La verdad es que son muy simpáticas, amables, divertidas. Da gusto estar con personas como ellas. Te invitan a cenar, te sirven un buen vino, te sientes acogida. Todo va bien, todo funciona, la vida es bella a pesar de todo.
Hasta que de repente se desliza un comentario casi intrascendente, casi casual, dejando entrever hasta qué punto se sienten triunfadoras porque “se lo merecen”, “porque han trabajado duro”.
Lo contentas que están de haber casado “bien” a sus hijos. Y “bien” significa con cónyuges de profesiones prestigiosas y de estatus social alto y consolidado, sin demasiados riesgos.
Lo que les sorprende que tu hija o tu hijo no haya seguido el mismo brillante recorrido que su prole… ¿será que no se ha esforzado…? ¿que se ha abandonado a lo fácil…? ¡Ellas, en cambio, son ardientes defensoras de la meritocracia! Sin decirlo explícitamente, llegan a minusvalorar a aquellos que no poseen un título universitario.
La cosa se empieza a poner más incómoda, el vino ya no te hace tanta ilusión, la cena tal vez te empieza a sentar mal. Porque poco a poco se van desvelando otras cosas que el cariño y la simpatía ocultaban, acabando siempre en el tópico de la educación:
Lo mucho que valoran que sus hijos se hayan relacionado con gente “como ellas” y se hayan podido emparejar dentro de este círculo de iguales.
Lo mucho que les molestaría la mezcla social en los colegios porque sería demasiado fuerte el riesgo de “bajar el nivel”. Ellas dicen “nivel académico” pero tu sospechas que están hablando en realidad de nivel social.
Empiezas a discutir alguna cosa, pero al poco rato lo dejas correr e intentas cambiar de conversación, navegar por aguas más tranquilas. Estás en su casa, eres su invitada… y estás un poco cansada, la verdad.

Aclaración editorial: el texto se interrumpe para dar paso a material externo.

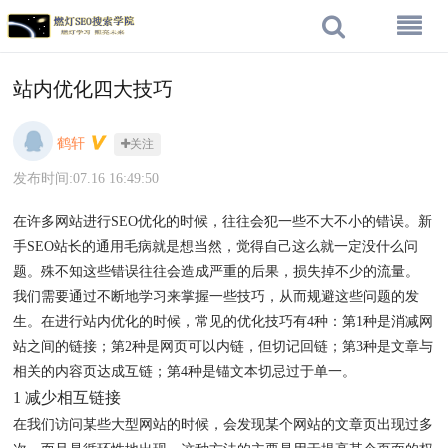
站内优化四大技巧
鹤轩
关注
发布时间:07.16 16:49:50
在许多网站进行SEO优化的时候，往往会犯一些不大不小的错误。新
手SEO站长的通用毛病就是想当然，觉得自己这么就一定没什么问
题。殊不知这些错误往往会造成严重的后果，损失掉不少的流量。
我们需要通过不断地学习来掌握一些技巧，从而规避这些问题的发
生。在进行站内优化的时候，常见的优化技巧有4种：第1种是消减网
站之间的链接；第2种是网页可以内链，但切记回链；第3种是文章与
相关的内容页达成互链；第4种是锚文本切忌过于单一。
1 减少相互链接
在我们访问某些大型网站的时候，会发现某个网站的文章页出现过多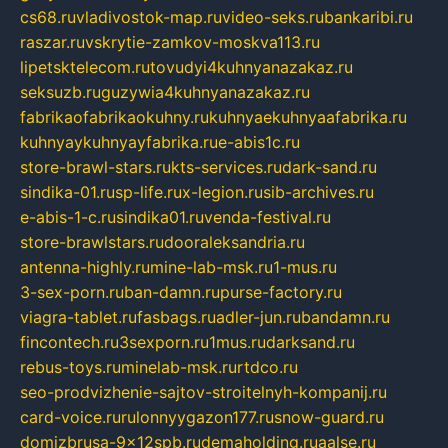
cs68.ru
vladivostok-map.ru
video-seks.ru
bankaribi.ru
raszar.ru
vskrytie-zamkov-moskva113.ru
lipetsktelecom.ru
tovudyi4kuhnyanazakaz.ru
seksuzb.ru
guzywia4kuhnyanazakaz.ru
fabrikaofabrikaokuhny.ru
kuhnyaekuhnyaafabrika.ru
kuhnyaykuhnyayfabrika.ru
e-abis1c.ru
store-brawl-stars.ru
kts-services.ru
dark-sand.ru
sindika-01.ru
sp-life.ru
x-legion.ru
sib-archives.ru
e-abis-1-c.ru
sindika01.ru
venda-festival.ru
store-brawlstars.ru
dooraleksandria.ru
antenna-highly.ru
mine-lab-msk.ru
1-mus.ru
3-sex-porn.ru
ban-damn.ru
purse-factory.ru
viagra-tablet.ru
fasbags.ru
adler-jun.ru
bandamn.ru
fincontech.ru
3sexporn.ru
1mus.ru
darksand.ru
rebus-toys.ru
minelab-msk.ru
rtdco.ru
seo-prodvizhenie-sajtov-stroitelnyh-kompanij.ru
card-voice.ru
rulonnyygazon177.ru
snow-guard.ru
domizbrusa-9x12spb.ru
demaholding.ru
aalse.ru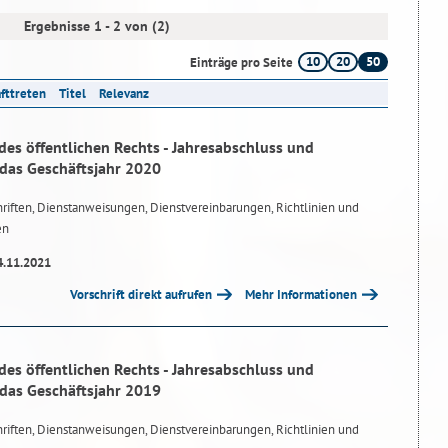
Ergebnisse 1 - 2 von (2)
10
20
50
Einträge pro Seite
afttreten
Titel
Relevanz
des öffentlichen Rechts - Jahresabschluss und
 das Geschäftsjahr 2020
riften, Dienstanweisungen, Dienstvereinbarungen, Richtlinien und
en
4.11.2021
Vorschrift direkt aufrufen
Mehr Informationen
des öffentlichen Rechts - Jahresabschluss und
 das Geschäftsjahr 2019
riften, Dienstanweisungen, Dienstvereinbarungen, Richtlinien und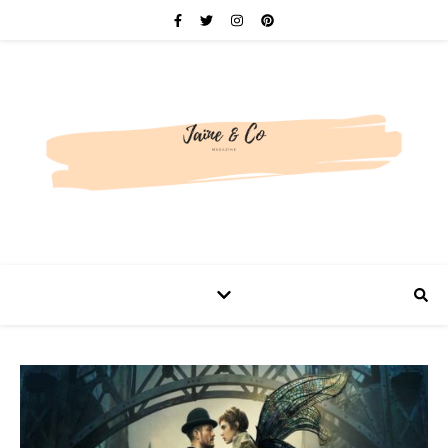
Be bold. Be brave. Be You.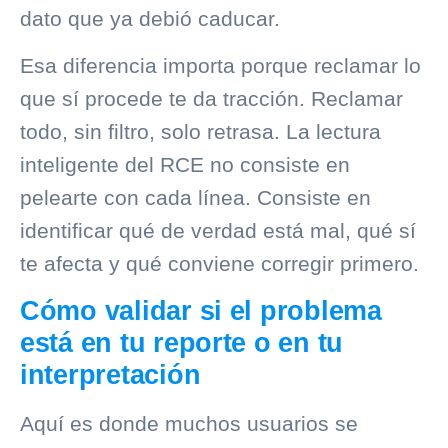
dato que ya debió caducar.
Esa diferencia importa porque reclamar lo
que sí procede te da tracción. Reclamar
todo, sin filtro, solo retrasa. La lectura
inteligente del RCE no consiste en
pelearte con cada línea. Consiste en
identificar qué de verdad está mal, qué sí
te afecta y qué conviene corregir primero.
Cómo validar si el problema
está en tu reporte o en tu
interpretación
Aquí es donde muchos usuarios se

Nacieron y viven en el lado guapo del planeta. Lo saben, pero lo olvidan. Que conste que son buena gente, incluso sensibles frente al infortunio y el dolor ajeno. Pero piensan que “lo primero es lo primero”. Hay que ganar dinero, mucho dinero, y luego ya habrá tiempo para la empatía y la solidaridad. Si les comentas que no es posible ganar “mucho dinero” sólo trabajando parece que no te entienden.

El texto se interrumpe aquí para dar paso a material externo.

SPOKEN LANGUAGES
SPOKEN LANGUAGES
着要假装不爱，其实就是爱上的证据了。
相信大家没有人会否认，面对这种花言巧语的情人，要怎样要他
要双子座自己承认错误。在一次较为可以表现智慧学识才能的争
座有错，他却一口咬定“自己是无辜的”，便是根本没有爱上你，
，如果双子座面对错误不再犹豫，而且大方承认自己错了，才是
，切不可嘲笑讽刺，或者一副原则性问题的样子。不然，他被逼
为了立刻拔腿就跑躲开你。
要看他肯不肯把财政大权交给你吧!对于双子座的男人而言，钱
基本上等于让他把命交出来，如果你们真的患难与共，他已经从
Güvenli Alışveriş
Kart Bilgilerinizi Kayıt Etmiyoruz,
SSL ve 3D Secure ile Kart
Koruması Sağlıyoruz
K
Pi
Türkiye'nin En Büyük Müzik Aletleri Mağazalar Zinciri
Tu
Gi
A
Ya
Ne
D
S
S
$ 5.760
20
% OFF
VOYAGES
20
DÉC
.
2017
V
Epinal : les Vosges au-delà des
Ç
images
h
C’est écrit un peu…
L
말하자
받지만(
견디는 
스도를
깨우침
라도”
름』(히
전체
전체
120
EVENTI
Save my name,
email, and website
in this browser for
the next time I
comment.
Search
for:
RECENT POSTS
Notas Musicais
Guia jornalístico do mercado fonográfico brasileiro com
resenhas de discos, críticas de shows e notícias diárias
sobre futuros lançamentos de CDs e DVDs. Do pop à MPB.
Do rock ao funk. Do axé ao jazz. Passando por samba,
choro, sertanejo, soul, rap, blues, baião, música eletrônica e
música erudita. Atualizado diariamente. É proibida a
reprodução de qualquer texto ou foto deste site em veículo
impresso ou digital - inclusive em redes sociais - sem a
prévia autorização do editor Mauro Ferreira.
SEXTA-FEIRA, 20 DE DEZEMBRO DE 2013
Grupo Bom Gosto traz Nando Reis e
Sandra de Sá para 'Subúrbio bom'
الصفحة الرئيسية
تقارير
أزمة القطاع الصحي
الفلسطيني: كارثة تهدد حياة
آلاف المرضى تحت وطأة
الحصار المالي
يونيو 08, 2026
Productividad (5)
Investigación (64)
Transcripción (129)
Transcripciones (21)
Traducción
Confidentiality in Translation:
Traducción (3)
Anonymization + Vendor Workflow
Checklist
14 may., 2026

La lectura de una genial entrevista de Pablo Guimón a Michael J. Sandel me ha provocado estos recuerdos personales, como también el caso de la universidad privada y prestigiosa cuyo fondo anual para becas nunca se cubría. Los jóvenes estudiantes procedentes de un entorno desfavorecido, por muy brillantes que fueran en su entorno, casi nunca alcanzaban el nivel académico mínimo que exigía esa universidad para conseguir una beca.
La meritocracia es una fantasía peligrosa. Nos avisa Michael J Sandel y yo subrayo algunas frases de la entrevista:
La cultura del mérito llevó a un legítimo resentimiento en las clases trabajadoras, de desastrosas consecuencias.

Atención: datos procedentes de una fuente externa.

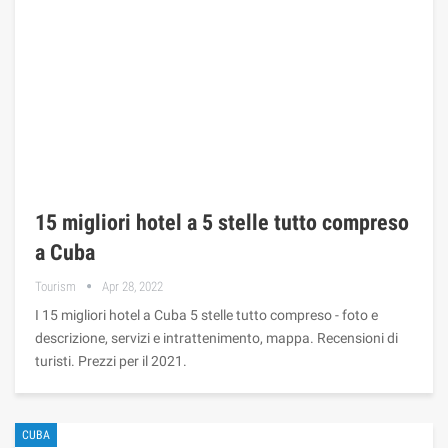
15 migliori hotel a 5 stelle tutto compreso
a Cuba
Tourism
Apr 28, 2022
I 15 migliori hotel a Cuba 5 stelle tutto compreso - foto e
descrizione, servizi e intrattenimento, mappa. Recensioni di
turisti. Prezzi per il 2021.
CUBA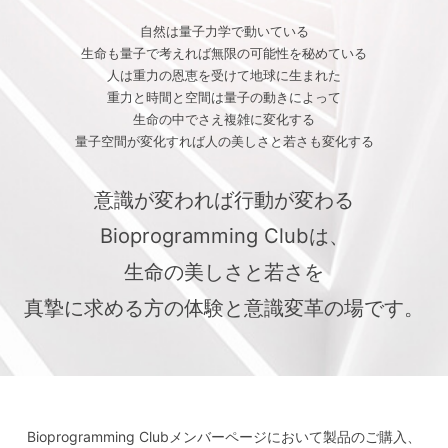
自然は量子力学で動いている
生命も量子で考えれば無限の可能性を秘めている
人は重力の恩恵を受けて地球に生まれた
重力と時間と空間は量子の動きによって
生命の中でさえ複雑に変化する
量子空間が変化すれば人の美しさと若さも変化する
意識が変われば行動が変わる
Bioprogramming Clubは、
生命の美しさと若さを
真摯に求める方の体験と意識変革の場です。
Bioprogramming Clubメンバーページにおいて
製品のご購入、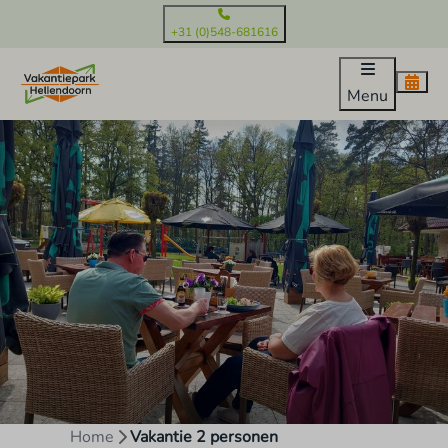
+31 (0)548-681616
Menu
Home
Vakantie 2 personen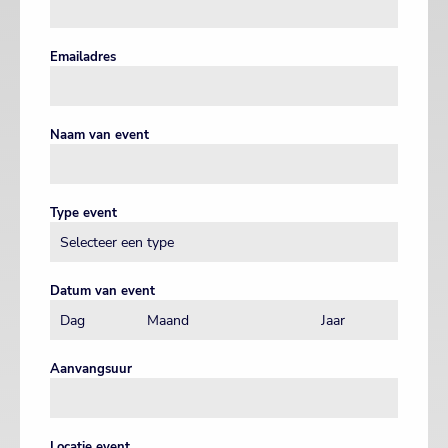
Emailadres
Naam van event
Type event
Datum van event
Aanvangsuur
Locatie event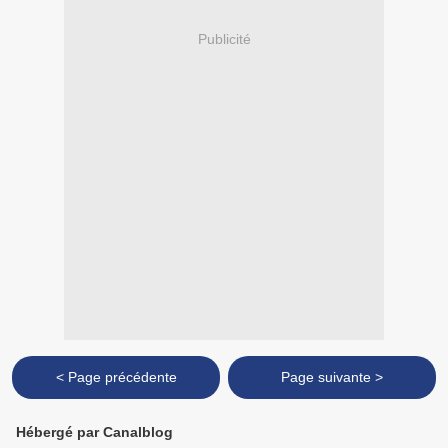
Publicité
< Page précédente
Page suivante >
Hébergé par Canalblog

Esa distancia social anterior a la pandemia consistía en la tendencia de los ganadores de la globalización a separarse de la vida en común, de los servicios públicos, de los espacios comunes de la ciudadanía democrática.
No era solo (la globalización) un problema de justicia y redistribución: era también un problema de reconocimiento y estima social.
El énfasis constante en el ascenso individual a través de la educación superior tenía un insulto implícito: si no has logrado un grado universitario y si no has prosperado en la nueva economía, tu fracaso es tu culpa.
Los exitosos deben preguntarse si es verdad que su éxito es atribuible enteramente a ellos, o si eso olvida hasta qué punto están en deuda con su comunidad, sus profesores, su país, las circunstancias de su vida y, en suma, la suerte que los ha ayudado en su camino. Apreciar el valor de la suerte en la vida puede dar pie a una necesaria humildad.